I sostenitori della giustizia climatica chiedono che i Paesi che in passato hanno beneficiato dello sfruttamento delle nostre risorse naturali, in futuro si assumano maggiori responsabilità nel combattere gli effetti dei cambiamenti climatici.

Riconoscono che i Paesi più poveri del mondo potrebbero aver bisogno di sostegno per sviluppare le loro economie senza avere un impatto negativo sull’ambiente, garantendo un futuro sostenibile per la loro gente e il pianeta.

Vogliono che chi ha la responsabilità di prendere decisioni in merito al nostro clima siano più responsabili, siano trasparenti su come vengono prese tali decisioni e di consultarsi con coloro che ne sono alla fine colpiti».

La rabbiosa reazione della lobby globale dei negazionisti climatici al Global Strike for Future, a suon di insulti, diffamazioni e fake news contro Greta Thunberg e di accuse di essere strumentalizzati (da chi?) ai ragazzi scesi in piazza, è anche una reazione alla difficoltà e alla marginalizzazione che stanno vivendo negli ultimi mesi, dopo che si erano ringalluzziti per l’ascesa alla casa Bianca della cricca di consiglieri negazionisti climatici di Donald Trump che qualcuno ha definito i nuovi “stalinisti”.

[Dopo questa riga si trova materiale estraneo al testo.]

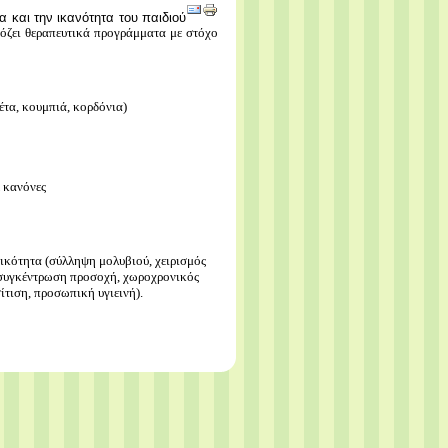
α και την ικανότητα του παιδιού
μόζει θεραπευτικά προγράμματα με στόχο
έτα, κουμπιά, κορδόνια)
ε κανόνες
τικότητα (σύλληψη μολυβιού, χειρισμός
 (συγκέντρωση προσοχή, χωροχρονικός
ίτιση, προσωπική υγιεινή).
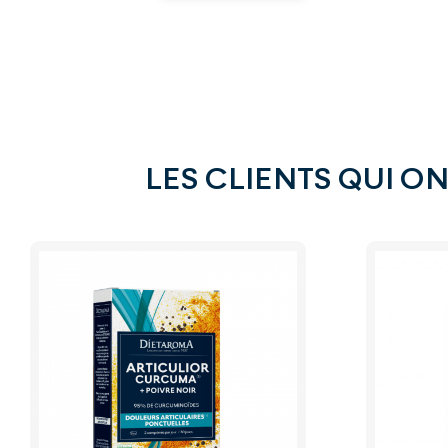
LES CLIENTS QUI O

Nel novembre 2018, il premio Nobel per l’economia 2008 Pau Krugman aveva scritto in un editoriale del New York Times: «Il fumo uccide la gente e le compagnie del tabacco che hanno cercato di confondere l’opinione pubblica su quella realtà sono state malvagie.

Ma il cambiamento climatico non sta solo uccidendo le persone; potrebbe benissimo uccidere la civiltà.

Cercare di confondere l’opinione pubblica su questo è male a un livello completamente diverso.

 Qualcuna di queste persone non ha figli?»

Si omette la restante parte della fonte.